The past week saw the horrendous devastation caused by tornados in Alabama and over the past couple of months we’ve had two major storms hit the Monterey Peninsula. The effect has been widespread destruction, but nothing compared with the damage done in the Southeast. Our hearts go out to the people who have lost friends, family and property. If we thought prayer would do any good we’d pray. But like the heroes, Jaq and Kate, of Sun Valley Moon Mountains, we have a pagan streak. So we offer our thoughts and hearts.

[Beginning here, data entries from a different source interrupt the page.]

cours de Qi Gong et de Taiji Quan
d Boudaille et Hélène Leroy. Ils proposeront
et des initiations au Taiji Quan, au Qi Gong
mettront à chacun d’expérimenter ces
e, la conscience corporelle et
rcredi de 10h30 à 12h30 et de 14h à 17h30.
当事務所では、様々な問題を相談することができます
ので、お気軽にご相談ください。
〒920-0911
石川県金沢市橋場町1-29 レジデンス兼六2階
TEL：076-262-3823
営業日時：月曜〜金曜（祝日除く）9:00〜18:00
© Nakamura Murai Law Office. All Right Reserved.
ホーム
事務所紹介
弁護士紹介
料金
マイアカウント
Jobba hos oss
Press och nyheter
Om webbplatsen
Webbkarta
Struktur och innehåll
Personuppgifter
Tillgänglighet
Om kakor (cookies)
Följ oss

The Monterey Peninsula on the Central Coast of California is peculiar in more than one way. First, it is the coldest area in the continental U.S. during the summer months of July and August. The rest of the country’s summer is our winter! And while the rest of the country uses air conditioners, they are practically nonexistent here. Instead the generator is the preferred ‘appliance’. During the last storm ours ran for four days!
The Monterey Peninsula is also home to Pinus radiata, the Monterey pine. As I wrote last week in the short story, Wanda and the Winged Sea Serpent, “the Monterey pine is a very common, though not terribly attractive, species of conifer on the Peninsula.” I was generous. Most individuals are very tall and straight with only a ‘shock top’ of needles, which shed 24/7/365. There is a ‘dominant’ variety that actually possesses an attractive ‘habit’ but is far less common. In addition to being tall and gangly, the Monterey pine has a shallow root system. This makes it vulnerable to high winds common during storms.

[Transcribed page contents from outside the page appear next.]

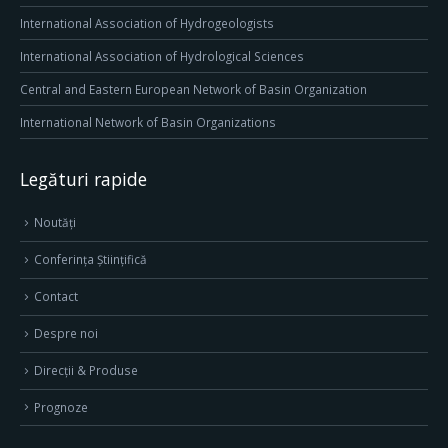
International Association of Hydrogeologists
International Association of Hydrological Sciences
Central and Eastern European Network of Basin Organization
International Network of Basin Organizations
Legături rapide
Noutăți
Conferința Științifică
Contact
Despre noi
Direcţii & Produse
Prognoze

The last big storm, of a type known as the ‘Pineapple Express’ (those come from the direction of Hawaii), took down over 300 trees in Del Monte Forest in Pebble Beach.
This baby was at the end of our driveway, over 80 feet tall and snapped in half! The tree below was uprooted, fell across the adjacent road and demolished a neighbor’s driveway gate.
Another took out a gatehouse onto 17 Mile Drive. No fatalities.
This was the worst storm some had seen in over three decades. So is Climate Change real? Sure. Did humans have something to do with this (secular or cyclical) change? Your call. I take a simple view. Carbon causes a greenhouse effect not because it is Republican or Democrat but because its structure allows heat generating UV radiation to penetrate the atmosphere and heat up the planet, and it blocks the infrared radiation (heat) generated during the day. Maybe humans didn’t cause the current warming and more violent weather, but since we can measure carbon levels in the atmosphere and in the oceans and we know they are rising it seems to me a big stretch to say we don’t add to the problem at the margin.
And warming could have counter-intuitive effects as we find inThe Girl from Ipanema (TGFI). Rather than the meteor strike in TGFI, we are seeing formerly land-supported glaciers flow then calve, or melt, into the ocean. If this were to happen in Greenland it might affect the Gulf Stream and cause a Big Chill, as happened on earth during the Dryas period some twelve thousand years ago, or happened in TGFI.
Everyone might have to trade out their AC’s for generators. Ironic huh?